FOR IMMEDIATE RELEASE                     Contact:   Anne Woiwode 517-484-2373

                                                                                         Cyndi Roper 517-490-1394

                                                                                        David Holtz 313-300-4454


LANSING – Citizens and environmental groups, including a Michigan farmer who won the world’s top environmental prize last year, today criticized Rick Snyder for taking a backwards and dangerous approach to policing big agricultural polluters that will put Michigan at risk.


“Rick Snyder’s agricultural plan unveiled this week would roll back Michigan agriculture to the bad old days of dangerous de-regulation that put both Michigan’s natural resources and the future of Michigan agriculture at risk,” said Anne Woiwode, Sierra Club Michigan Director. “There is little to nothing in this plan to support Snyder’s claims that he would protect Michigan’s Great Lakes environment.”
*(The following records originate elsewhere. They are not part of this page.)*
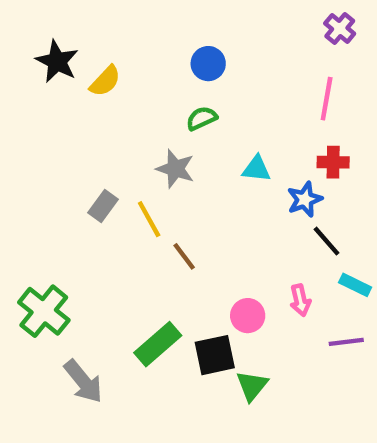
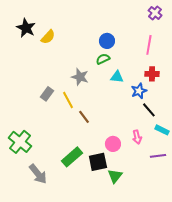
blue circle: (208, 64) -> (107, 41), moved
green semicircle: (202, 118) -> (103, 59), moved

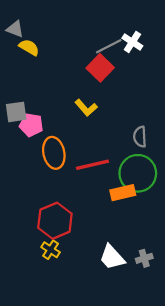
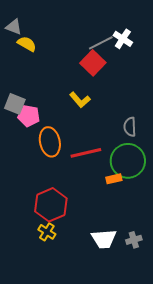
gray square: (16, 112) -> (15, 104), turned 30
orange rectangle: (123, 193) -> (114, 179), size x0.7
white trapezoid: (112, 257) -> (104, 239), turned -52

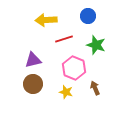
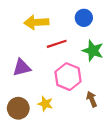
brown circle: (33, 84) -> (18, 108), moved
yellow star: (66, 92) -> (45, 104), moved

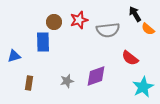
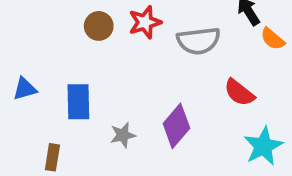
blue rectangle: (43, 42) -> (78, 102), moved
purple diamond: (96, 76) -> (176, 126), turned -30
brown rectangle: (29, 83) -> (52, 157), moved

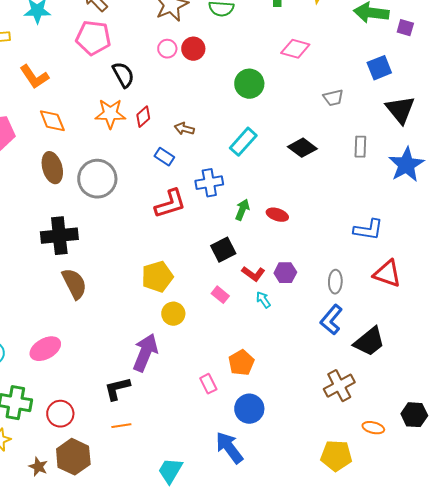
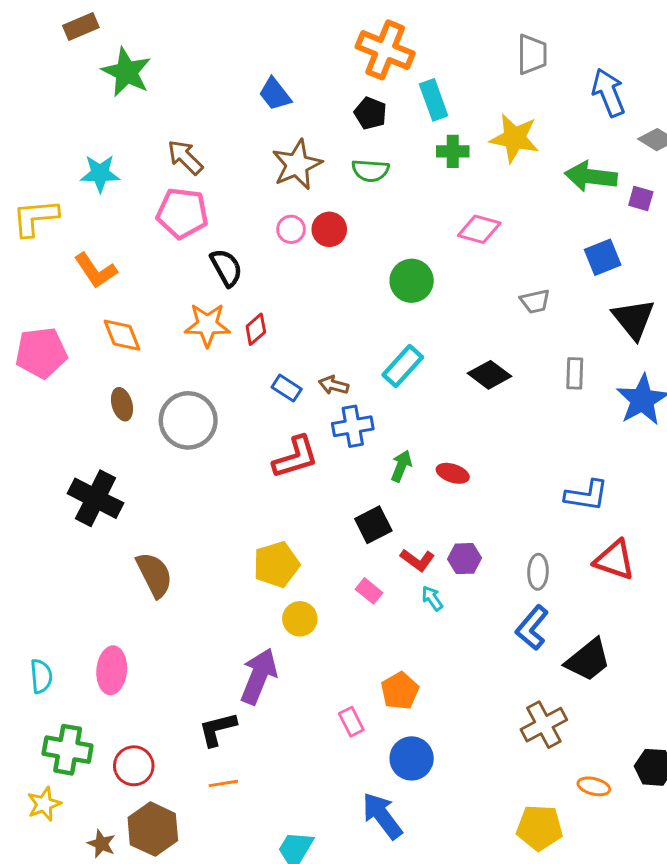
brown arrow: (184, 129) -> (334, 385), moved
brown ellipse: (52, 168) -> (122, 404), size x0.7
black cross: (59, 236) -> (96, 498), moved, turned 33
pink ellipse: (45, 349) -> (112, 670), turned -56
“At a time when we need to do more to protect our lakes, rivers and streams for future generations of Michigan families, Rick Snyder wants to turn back time and open the door to more pollution,” said Cyndi Roper, Clean Water Action Michigan Director.  “Cutting back on enforcing pollution laws is not how Michigan citizens want to see their state reinvented.”
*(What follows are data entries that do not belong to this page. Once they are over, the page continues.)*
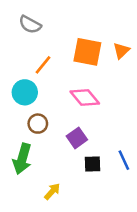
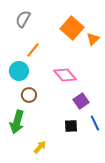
gray semicircle: (30, 24) -> (23, 19), turned 90
orange square: (87, 52) -> (72, 28), moved, turned 30
purple square: (77, 138) -> (81, 101), moved

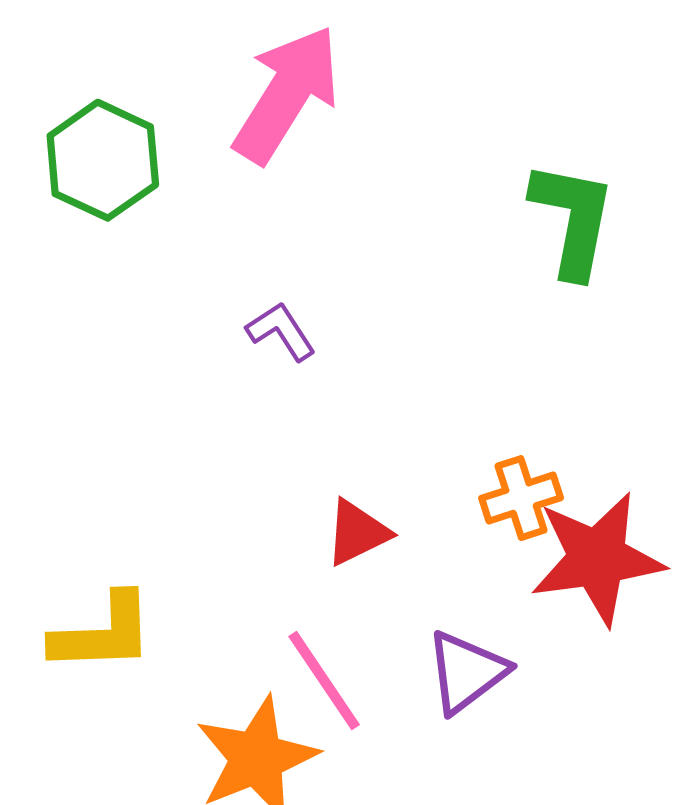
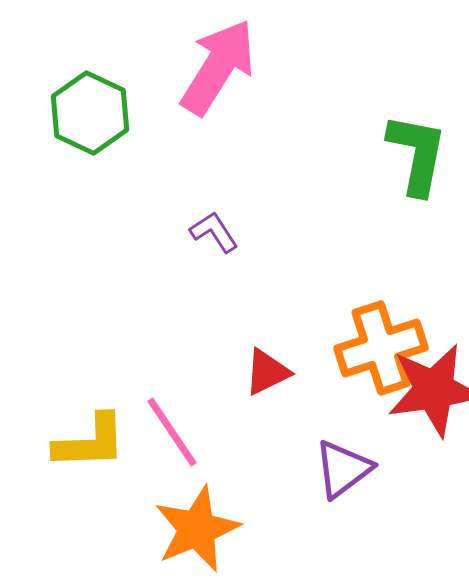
orange cross: (521, 498) -> (381, 348), size x1.6
pink line: (324, 681) -> (172, 432), moved

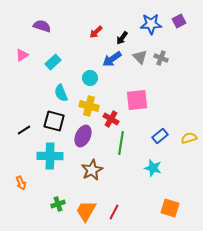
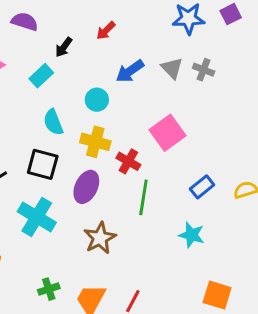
black arrow: (122, 38) -> (64, 47), moved
pink square: (137, 100) -> (167, 133), turned -30
cyan cross: (50, 156) -> (37, 217), turned 30

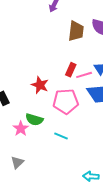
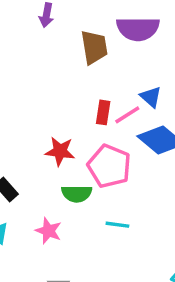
pink pentagon: (66, 101) -> (109, 166), turned -30
green semicircle: (34, 120) -> (77, 194), moved

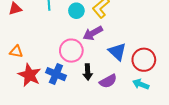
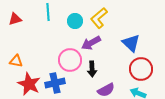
blue triangle: (117, 52) -> (131, 43), moved
black arrow: (88, 72) -> (92, 69), moved
blue cross: (56, 74) -> (55, 83), turned -36

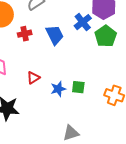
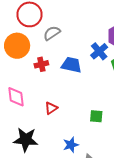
blue trapezoid: (55, 35) -> (71, 65), turned -50
blue star: (58, 89) -> (71, 145), moved

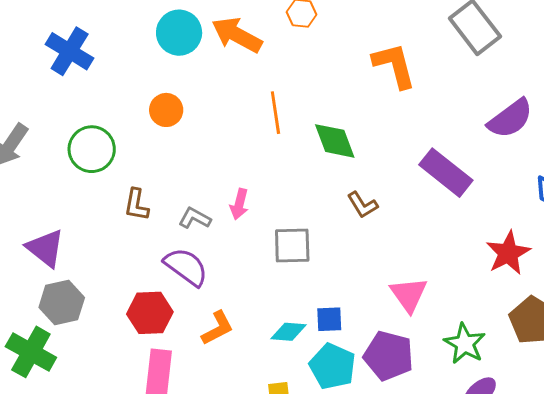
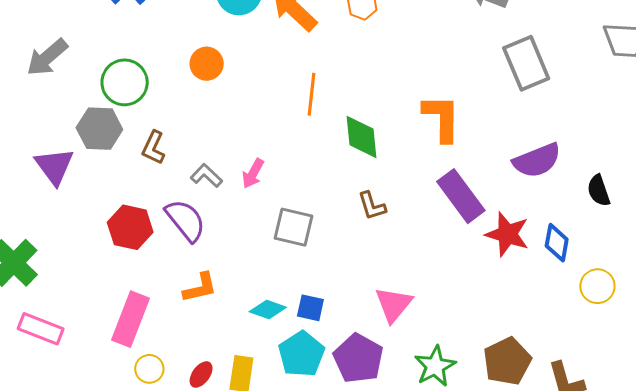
orange L-shape: (394, 65) -> (442, 118), moved
red star: (508, 253) -> (507, 234), moved, turned 30
gray hexagon: (62, 302) -> (99, 129), moved
red hexagon: (150, 313) -> (130, 227), moved

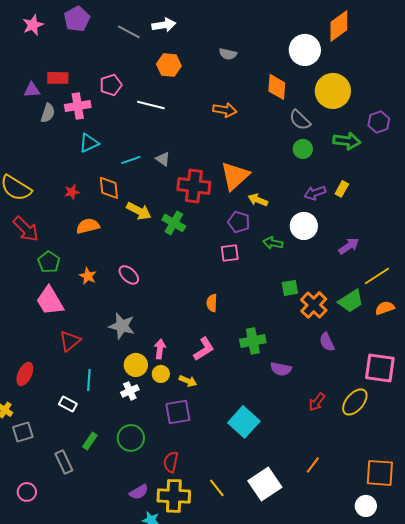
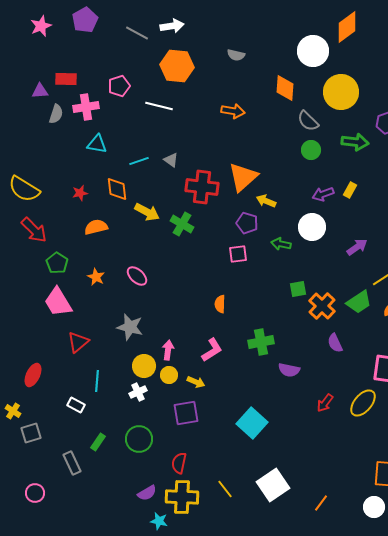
orange hexagon: (169, 65) -> (177, 66), size x1.4
cyan triangle: (89, 143) -> (97, 144), turned 35
orange line: (313, 465) -> (321, 503), moved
In a white paper available on his website, Snyder ignores the dangerous underfunding of key staff, including inspectors, who protect Michigan families from pollution and contaminated food while approving Michigan products for market. Snyder instead supports voluntary industry-run inspection programs, even as he admits in his own paper that budget cuts to the inspection team have caused economic losses to Michigan producers: “According to Dennis Donohue, executive director of the Michigan Apple Committee, one shipper ‘has lost $143,000 in export sales so far this year because state inspectors were not available.‘” (

Cuts to inspections also come at a time of food-borne disease outbreaks nationwide from peanut butter producers in the southeast to, more recently, egg producers in Iowa.
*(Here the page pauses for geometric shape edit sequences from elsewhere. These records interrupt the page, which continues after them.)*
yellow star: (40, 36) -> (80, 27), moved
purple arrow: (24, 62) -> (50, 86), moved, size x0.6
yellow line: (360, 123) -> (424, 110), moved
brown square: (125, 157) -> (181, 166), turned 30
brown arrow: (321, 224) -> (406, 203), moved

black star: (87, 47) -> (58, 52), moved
“As a Michigan farmer, I see firsthand the progress Michigan agriculture has made in recent years, from sustainable small farms to large family agriculture businesses that are playing by the rules and doing the right thing to protect our Great Lakes and groundwater,” said Lynn Henning, a Sierra Club member and winner of the Goldman Prize, considered the Nobel for the environmental sector. “We want Michigan agriculture to continue succeeding, feeding people and creating local jobs. Rick Snyder’s plan will protect bad actors in agriculture who will hurt all of us in Michigan agriculture.”


Snyder also focuses only on massive agriculture operations, while ignoring smaller local family-run operations that provide niche markets for small farmers and contribute to the local economy. Snyder’s support for the Right to Farm Act also undermines the state’s ability to protect families and natural resources from agricultural polluters.


While Michigan is striking a balance between agriculture and environmental issues in recent years, with both sides frequently collaborating on common issues, Snyder’s agriculture policies would undo many of these advances. Reminiscent of the Engler Administration of the 1990s, Snyder’s policies would undermine water and air quality laws meant to protect people and natural resources by handing over accountability to third-parties with no enforcement powers.


“Rick Snyder’s irresponsible total-hands-off approach to business – including agriculture – will set back Michigan’s economy and put our recovery in danger,” said David Holtz, executive director of Progress Michigan. “Rick Snyder’s plan robs Michigan of the tools that have helped make our agriculture sector one of the most successful in the nation, including gutting vital inspections programs that keep our food safe, protect our water and land, and make Michigan products competitive in a global marketplace. Rick Snyder’s lose-lose plan will hurt Michigan’s economy and our Great Lakes.”